The problem with most virtual reality experiences is that there’s a disconnect between the action you see on the screen and your movement (or more likely, stasis) in the real world. Omni-directional treadmills like the Inifnadeck and immersive experiences like The Void successfully map what you see to how you move, but until now there hasn’t been a universally accessible approach to stitching a visual virtual world to a kinetic, physical one. holoride, the just announced start-up backed by Audi, is developing a platform to allow VR content creators to build experiences for passengers that are reactive to the movement of a car.
Any car. Ahead of its formal announcement here at CES, we got a sneak peek of the technology last night—hurtling through space on a mini-mission with Guardians of the Galaxy’s Rocket (the raccoon) and the Avengers’ Iron Man while actually in the back seat of an e-tron on a race track. It was delightful, thrilling and shockingly seamless.
by Vincent Nguyen
Created in partnership with Marvel Studios and Disney Games and Interactive Experiences, “Marvel’s Avengers: Rocket’s Rescue Run” was a five minute prototype where you simply fly through space and shoot at asteroids, but doing so with the e-tron as your spaceship. The demo ran on a closed course with a professional driver and each acceleration, turn, stop and go was rendered perfectly in an Occulus headset. The seamless connection between what you’re seeing and hearing in the headset and feeling from the motion of the car made for a truly immersive experience.
Given holoride’s integration with the car’s performance data and navigation system, the content potential for this platform is limitless and goes way beyond gaming. Imagine driving through a city and seeing it 50 years in the past or watching a non-linear mystery film where segments are revealed based on the locations you’re driven to.

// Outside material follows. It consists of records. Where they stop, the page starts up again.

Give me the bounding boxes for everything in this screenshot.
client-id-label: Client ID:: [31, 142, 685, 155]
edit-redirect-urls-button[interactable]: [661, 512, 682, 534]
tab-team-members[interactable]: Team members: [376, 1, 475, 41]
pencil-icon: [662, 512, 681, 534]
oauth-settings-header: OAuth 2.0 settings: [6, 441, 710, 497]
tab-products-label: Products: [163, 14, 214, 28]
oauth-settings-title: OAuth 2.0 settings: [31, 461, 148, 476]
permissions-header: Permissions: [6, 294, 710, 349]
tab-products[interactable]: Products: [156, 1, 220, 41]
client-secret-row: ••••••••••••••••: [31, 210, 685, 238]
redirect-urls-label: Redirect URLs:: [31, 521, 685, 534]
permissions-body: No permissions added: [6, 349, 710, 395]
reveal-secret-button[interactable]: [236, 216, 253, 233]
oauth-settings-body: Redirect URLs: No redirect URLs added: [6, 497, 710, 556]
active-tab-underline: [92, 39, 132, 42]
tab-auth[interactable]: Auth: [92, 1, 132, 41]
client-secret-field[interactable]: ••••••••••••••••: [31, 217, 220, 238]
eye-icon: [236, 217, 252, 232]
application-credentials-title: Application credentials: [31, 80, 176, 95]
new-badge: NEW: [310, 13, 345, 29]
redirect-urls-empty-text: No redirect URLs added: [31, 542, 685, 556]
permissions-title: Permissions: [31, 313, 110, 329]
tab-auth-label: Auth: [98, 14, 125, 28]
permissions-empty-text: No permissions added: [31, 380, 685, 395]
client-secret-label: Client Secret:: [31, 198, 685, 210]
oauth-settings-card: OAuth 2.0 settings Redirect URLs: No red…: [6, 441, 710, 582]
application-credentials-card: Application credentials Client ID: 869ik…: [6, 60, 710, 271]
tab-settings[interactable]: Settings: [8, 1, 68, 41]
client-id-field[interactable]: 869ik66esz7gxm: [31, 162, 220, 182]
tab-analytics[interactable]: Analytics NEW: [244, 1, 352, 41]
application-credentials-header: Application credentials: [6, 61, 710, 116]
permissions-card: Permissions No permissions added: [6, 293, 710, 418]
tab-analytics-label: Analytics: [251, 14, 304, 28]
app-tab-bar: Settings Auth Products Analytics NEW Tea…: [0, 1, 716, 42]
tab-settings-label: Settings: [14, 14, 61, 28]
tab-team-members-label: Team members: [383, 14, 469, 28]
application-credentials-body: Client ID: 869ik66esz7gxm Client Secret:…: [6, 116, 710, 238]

Four years in the making thus far, holoride predicts their SDK will be ready for content creators in about a year and commercial availability by 2022. The project started internally among a few Audi engineers but has spun off as a separate company with Audi as a minority share holder in order to make it as appealing as possible to content partners, headset manufacturers and other automotive brands. The platform will be open and agnostic from both headset makers and auto manufacturers. Consumers will buy content from the content creators who will pay a fee to be on the holoride platform and, in turn, holoride will pay the vehicle manufacturers to access the real-time driving dynamic and navigation data.